If your Python developers are building agents: Agno gives them the fastest framework, best performance, multimodal support, and an excellent control plane for monitoring. Performance matters when you're running thousands of agent calls per day.
If your ops team is deploying agents: OrchestrAI gives them zero-code deployment, auto-improvement, fleet visibility, and modular architecture. Speed to deployment matters when you need 50 agents live without hiring.
Different teams. Different problems. Different tools.
Your next step depends on who you are:
- Python developer building production agents? Check Agno (free to start)
- Small team scaling to 50-300 agents without Python? Talk to OrchestrAI (we'll map your architecture)
- Want to understand agent orchestration at scale? Read our complete guide
Frequently Asked Questions
Is Agno faster than OrchestrAI?
Wrong comparison. Agno optimizes agent instantiation speed (3 microseconds vs LangGraph's milliseconds). OrchestrAI optimizes fleet deployment speed (15 minutes to add new agent vs hours of Python coding). Different metrics, different layers.
Can Agno and OrchestrAI work together?
They operate at different layers with different user personas. Agno = Python developers building agents in code. OrchestrAI = non-technical teams deploying agents through an OS. You'd typically choose one based on your team's skills, not use both together.
Does Agno require Python skills?
Yes. Agno is a Python framework. Python 3.10+ required. AgentOS UI helps with testing and monitoring, but building agents requires coding. OrchestrAI requires zero coding - the OS writes everything.
What does 'AgentOS' mean in Agno vs OrchestrAI?
Agno AgentOS = control plane for developers to test, monitor, and manage agents they built in Python. Think developer dashboard. OrchestrAI AI Agent OS = deployment + orchestration system for non-technical teams to generate, manage, and improve agents without code. Think operating system. Same term, different products.
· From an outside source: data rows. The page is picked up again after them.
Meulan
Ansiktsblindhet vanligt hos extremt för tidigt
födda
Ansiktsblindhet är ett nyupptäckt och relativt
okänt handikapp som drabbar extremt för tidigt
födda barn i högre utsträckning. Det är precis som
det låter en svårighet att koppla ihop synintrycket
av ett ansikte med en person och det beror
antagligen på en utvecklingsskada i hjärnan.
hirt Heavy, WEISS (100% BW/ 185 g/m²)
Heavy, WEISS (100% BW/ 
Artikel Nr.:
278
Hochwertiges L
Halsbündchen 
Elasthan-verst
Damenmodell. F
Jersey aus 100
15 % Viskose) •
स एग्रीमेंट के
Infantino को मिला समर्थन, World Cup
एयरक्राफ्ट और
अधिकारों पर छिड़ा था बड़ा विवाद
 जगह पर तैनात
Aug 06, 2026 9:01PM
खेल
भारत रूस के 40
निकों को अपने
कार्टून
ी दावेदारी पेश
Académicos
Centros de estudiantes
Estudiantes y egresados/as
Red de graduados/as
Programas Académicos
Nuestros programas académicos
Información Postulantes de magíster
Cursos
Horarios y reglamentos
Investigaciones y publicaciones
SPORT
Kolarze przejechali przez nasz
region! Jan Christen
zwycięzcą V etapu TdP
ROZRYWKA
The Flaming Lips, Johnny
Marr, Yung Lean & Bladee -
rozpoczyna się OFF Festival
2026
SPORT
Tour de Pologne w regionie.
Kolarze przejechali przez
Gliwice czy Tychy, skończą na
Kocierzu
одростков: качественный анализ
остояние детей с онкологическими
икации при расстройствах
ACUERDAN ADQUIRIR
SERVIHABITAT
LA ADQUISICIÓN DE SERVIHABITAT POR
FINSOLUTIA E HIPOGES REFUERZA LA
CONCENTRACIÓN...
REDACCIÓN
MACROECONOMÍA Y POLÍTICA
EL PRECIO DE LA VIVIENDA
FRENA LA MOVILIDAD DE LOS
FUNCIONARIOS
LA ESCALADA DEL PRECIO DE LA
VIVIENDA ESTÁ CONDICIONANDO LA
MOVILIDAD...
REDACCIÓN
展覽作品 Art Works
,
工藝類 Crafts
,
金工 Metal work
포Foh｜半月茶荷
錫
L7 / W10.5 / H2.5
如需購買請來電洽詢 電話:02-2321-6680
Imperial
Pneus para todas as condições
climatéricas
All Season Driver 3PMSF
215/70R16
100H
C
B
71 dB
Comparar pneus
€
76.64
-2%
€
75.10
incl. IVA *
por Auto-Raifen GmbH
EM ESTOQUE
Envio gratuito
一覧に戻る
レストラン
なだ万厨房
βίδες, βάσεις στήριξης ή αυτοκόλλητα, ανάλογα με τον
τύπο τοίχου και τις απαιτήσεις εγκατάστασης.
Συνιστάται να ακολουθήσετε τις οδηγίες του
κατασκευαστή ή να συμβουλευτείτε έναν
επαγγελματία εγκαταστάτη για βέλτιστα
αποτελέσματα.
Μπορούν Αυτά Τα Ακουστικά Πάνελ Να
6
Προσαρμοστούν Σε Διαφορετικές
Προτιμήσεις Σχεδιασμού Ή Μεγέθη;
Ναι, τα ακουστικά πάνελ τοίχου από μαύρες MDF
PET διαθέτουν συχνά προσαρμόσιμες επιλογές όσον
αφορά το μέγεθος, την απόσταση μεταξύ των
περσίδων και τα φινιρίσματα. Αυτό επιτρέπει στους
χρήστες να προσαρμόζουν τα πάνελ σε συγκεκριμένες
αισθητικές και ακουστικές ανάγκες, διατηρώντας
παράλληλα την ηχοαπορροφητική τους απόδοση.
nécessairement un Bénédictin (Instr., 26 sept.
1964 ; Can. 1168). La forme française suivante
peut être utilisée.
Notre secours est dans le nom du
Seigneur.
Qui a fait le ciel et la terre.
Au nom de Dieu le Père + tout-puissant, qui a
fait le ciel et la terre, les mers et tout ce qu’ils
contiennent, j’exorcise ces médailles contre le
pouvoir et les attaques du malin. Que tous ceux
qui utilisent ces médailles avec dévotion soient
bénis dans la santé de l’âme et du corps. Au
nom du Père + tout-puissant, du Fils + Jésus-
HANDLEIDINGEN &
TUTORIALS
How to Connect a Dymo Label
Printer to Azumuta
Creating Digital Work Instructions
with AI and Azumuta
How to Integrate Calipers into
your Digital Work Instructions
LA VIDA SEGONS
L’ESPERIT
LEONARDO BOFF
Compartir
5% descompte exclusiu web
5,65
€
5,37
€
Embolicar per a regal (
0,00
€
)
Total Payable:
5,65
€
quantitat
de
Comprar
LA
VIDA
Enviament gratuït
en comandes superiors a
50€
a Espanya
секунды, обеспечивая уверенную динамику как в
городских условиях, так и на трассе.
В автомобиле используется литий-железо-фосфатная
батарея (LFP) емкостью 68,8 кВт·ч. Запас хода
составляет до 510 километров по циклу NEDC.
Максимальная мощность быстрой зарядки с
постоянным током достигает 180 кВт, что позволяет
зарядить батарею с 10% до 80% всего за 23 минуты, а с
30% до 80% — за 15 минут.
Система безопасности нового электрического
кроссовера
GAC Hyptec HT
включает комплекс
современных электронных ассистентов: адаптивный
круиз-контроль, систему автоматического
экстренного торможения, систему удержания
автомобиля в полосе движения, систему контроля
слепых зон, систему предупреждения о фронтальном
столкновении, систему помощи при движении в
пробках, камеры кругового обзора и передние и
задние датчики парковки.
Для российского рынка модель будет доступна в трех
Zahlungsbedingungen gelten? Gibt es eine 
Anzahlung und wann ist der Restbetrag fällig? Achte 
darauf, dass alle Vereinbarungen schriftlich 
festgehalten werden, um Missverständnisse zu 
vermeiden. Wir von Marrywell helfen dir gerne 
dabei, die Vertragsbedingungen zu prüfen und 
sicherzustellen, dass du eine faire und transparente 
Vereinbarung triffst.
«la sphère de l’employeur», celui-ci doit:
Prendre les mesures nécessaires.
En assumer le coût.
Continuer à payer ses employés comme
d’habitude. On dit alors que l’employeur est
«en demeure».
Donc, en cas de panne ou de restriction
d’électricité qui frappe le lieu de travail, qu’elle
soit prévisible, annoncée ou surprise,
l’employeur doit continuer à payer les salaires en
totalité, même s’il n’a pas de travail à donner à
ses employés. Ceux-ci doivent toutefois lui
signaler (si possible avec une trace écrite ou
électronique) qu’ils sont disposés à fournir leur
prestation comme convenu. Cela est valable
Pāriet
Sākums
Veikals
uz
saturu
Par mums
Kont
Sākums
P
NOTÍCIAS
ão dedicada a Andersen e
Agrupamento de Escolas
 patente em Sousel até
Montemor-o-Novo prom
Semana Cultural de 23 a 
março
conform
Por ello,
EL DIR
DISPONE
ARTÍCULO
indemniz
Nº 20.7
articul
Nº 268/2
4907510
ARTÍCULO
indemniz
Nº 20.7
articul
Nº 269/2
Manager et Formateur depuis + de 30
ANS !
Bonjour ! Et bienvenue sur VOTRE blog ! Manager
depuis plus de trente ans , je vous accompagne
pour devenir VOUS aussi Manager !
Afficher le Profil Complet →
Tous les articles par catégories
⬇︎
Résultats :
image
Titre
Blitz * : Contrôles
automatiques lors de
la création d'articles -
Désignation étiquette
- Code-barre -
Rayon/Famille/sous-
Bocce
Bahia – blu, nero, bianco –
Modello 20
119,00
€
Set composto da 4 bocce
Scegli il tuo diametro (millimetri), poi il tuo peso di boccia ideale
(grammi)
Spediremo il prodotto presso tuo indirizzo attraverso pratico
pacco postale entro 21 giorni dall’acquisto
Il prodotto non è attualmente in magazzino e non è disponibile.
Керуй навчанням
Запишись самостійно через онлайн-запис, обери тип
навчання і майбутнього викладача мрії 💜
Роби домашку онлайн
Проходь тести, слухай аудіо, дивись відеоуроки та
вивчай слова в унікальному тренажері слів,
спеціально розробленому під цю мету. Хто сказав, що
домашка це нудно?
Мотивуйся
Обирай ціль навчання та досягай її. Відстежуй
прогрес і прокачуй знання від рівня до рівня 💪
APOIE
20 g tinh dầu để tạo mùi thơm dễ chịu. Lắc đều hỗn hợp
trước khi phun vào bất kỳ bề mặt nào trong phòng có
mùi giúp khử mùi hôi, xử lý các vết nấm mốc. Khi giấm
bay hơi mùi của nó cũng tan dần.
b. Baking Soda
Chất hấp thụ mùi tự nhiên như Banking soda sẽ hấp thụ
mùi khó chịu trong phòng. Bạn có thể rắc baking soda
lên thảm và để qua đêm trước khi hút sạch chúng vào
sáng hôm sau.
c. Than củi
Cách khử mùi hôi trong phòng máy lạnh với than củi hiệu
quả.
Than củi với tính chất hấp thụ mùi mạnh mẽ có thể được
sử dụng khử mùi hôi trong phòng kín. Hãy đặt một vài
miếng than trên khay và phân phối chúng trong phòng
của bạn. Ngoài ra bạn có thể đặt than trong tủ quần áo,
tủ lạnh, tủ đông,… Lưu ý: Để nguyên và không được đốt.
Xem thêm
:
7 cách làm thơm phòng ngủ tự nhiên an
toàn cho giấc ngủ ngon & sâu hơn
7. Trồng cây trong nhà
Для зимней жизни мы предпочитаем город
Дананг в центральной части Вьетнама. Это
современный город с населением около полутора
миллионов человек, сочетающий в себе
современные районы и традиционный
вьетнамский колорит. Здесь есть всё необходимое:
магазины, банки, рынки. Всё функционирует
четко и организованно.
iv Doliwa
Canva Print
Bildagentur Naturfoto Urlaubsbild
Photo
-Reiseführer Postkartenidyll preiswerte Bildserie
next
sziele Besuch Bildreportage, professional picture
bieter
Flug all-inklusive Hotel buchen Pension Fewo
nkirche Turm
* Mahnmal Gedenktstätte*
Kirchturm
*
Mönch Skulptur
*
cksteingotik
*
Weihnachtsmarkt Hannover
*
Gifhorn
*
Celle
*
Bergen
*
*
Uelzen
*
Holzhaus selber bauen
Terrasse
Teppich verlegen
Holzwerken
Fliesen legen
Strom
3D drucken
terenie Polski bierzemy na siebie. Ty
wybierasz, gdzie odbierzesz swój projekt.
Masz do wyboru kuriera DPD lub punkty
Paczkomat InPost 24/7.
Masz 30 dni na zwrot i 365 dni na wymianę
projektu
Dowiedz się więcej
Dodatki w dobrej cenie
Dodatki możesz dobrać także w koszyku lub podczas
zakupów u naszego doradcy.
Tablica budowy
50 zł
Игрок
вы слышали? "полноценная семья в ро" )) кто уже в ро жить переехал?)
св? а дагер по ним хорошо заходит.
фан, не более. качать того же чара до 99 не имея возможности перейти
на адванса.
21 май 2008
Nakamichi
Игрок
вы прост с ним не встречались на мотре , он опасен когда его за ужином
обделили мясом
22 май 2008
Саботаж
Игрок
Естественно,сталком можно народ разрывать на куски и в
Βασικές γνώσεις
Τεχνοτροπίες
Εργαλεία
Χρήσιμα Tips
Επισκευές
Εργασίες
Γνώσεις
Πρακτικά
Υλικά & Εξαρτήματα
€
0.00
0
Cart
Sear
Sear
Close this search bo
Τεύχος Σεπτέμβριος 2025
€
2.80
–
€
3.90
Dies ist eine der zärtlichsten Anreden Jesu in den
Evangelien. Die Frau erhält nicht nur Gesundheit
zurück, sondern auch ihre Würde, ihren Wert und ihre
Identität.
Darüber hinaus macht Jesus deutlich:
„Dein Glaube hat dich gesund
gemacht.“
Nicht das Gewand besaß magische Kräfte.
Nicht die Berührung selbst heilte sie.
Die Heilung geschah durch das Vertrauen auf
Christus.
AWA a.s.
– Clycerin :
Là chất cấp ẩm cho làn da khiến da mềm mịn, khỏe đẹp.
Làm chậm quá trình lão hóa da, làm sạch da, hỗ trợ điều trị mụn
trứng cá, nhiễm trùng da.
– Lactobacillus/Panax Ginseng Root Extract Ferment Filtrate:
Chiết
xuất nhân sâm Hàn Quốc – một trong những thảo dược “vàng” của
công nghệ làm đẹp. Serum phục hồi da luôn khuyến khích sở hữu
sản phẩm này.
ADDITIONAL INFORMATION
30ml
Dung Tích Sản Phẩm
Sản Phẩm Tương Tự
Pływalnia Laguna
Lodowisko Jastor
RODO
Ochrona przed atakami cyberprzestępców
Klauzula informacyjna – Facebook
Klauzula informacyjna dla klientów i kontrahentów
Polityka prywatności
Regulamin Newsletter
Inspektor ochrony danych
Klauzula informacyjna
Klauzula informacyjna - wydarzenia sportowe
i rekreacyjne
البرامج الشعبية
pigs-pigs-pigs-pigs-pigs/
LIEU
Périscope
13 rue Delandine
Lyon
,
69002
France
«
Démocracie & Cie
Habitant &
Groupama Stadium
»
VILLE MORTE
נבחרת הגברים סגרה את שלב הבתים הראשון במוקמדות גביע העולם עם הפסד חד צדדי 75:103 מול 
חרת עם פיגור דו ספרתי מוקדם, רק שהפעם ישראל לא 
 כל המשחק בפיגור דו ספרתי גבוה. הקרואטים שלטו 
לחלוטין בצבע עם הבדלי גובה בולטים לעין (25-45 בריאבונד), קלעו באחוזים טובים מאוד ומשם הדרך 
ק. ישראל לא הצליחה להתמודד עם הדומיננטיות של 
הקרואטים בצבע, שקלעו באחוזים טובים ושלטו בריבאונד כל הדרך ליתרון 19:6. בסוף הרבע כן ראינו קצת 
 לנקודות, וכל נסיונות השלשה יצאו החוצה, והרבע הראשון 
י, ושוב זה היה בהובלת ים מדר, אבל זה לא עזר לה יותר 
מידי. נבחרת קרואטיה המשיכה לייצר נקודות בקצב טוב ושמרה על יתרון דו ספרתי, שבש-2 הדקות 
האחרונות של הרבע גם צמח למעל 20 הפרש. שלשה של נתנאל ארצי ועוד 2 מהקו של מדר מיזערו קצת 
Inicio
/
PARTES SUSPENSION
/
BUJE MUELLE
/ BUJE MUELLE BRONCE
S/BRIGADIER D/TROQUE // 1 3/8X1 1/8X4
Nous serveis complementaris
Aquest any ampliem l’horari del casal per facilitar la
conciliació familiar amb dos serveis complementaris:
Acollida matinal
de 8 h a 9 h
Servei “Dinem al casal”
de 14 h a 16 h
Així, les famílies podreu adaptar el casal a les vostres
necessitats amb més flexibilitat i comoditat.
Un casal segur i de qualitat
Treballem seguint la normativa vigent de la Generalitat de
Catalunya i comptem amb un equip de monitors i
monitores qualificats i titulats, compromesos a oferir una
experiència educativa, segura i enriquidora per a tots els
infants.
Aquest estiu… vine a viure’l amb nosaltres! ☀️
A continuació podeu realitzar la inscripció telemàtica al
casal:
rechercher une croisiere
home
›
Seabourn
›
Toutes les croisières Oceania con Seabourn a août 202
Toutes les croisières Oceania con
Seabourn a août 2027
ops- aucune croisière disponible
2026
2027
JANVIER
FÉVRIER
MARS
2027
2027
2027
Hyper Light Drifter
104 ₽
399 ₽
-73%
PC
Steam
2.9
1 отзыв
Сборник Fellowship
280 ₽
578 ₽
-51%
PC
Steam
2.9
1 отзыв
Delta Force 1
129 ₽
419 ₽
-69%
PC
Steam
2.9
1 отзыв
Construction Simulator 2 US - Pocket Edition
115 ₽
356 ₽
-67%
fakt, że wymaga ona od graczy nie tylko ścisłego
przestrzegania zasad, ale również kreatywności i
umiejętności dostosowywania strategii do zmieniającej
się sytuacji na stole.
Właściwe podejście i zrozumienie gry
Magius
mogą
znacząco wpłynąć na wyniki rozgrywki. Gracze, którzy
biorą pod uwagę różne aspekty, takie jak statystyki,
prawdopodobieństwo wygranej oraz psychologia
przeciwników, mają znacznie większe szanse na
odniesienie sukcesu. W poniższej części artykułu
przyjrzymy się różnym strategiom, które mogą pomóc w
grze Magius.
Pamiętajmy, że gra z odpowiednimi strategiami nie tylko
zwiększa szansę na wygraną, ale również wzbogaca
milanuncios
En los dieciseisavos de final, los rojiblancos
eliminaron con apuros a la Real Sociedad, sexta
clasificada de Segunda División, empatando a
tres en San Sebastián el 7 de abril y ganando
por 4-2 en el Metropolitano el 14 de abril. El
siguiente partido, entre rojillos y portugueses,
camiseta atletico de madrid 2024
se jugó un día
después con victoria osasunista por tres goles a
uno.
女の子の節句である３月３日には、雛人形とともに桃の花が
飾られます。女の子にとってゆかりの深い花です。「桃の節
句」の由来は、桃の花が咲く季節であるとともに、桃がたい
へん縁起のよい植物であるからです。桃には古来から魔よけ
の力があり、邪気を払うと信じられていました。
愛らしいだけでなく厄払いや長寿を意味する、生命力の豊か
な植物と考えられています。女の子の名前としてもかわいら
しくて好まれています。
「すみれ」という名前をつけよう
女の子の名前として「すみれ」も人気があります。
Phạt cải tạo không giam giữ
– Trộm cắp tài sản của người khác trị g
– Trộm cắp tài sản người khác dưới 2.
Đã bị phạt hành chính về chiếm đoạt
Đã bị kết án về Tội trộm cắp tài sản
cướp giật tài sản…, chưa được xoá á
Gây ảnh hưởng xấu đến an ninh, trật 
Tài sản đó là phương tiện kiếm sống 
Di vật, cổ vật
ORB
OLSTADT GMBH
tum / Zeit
Which has better privacy: Agno or OrchestrAI?
Both run in your cloud/infrastructure. Agno: self-hosted runtime + optional self-hosted AgentOS (Enterprise). OrchestrAI: deployed on your chosen no-code infrastructure. Neither sends your data to external servers. Both privacy-first by design.
Can non-developers use Agno?
AgentOS UI provides a chat interface for testing agents. But building agents requires Python. Non-developers can TEST agents in AgentOS. They can't BUILD or DEPLOY agents without code. OrchestrAI is built specifically for non-developers to do all three.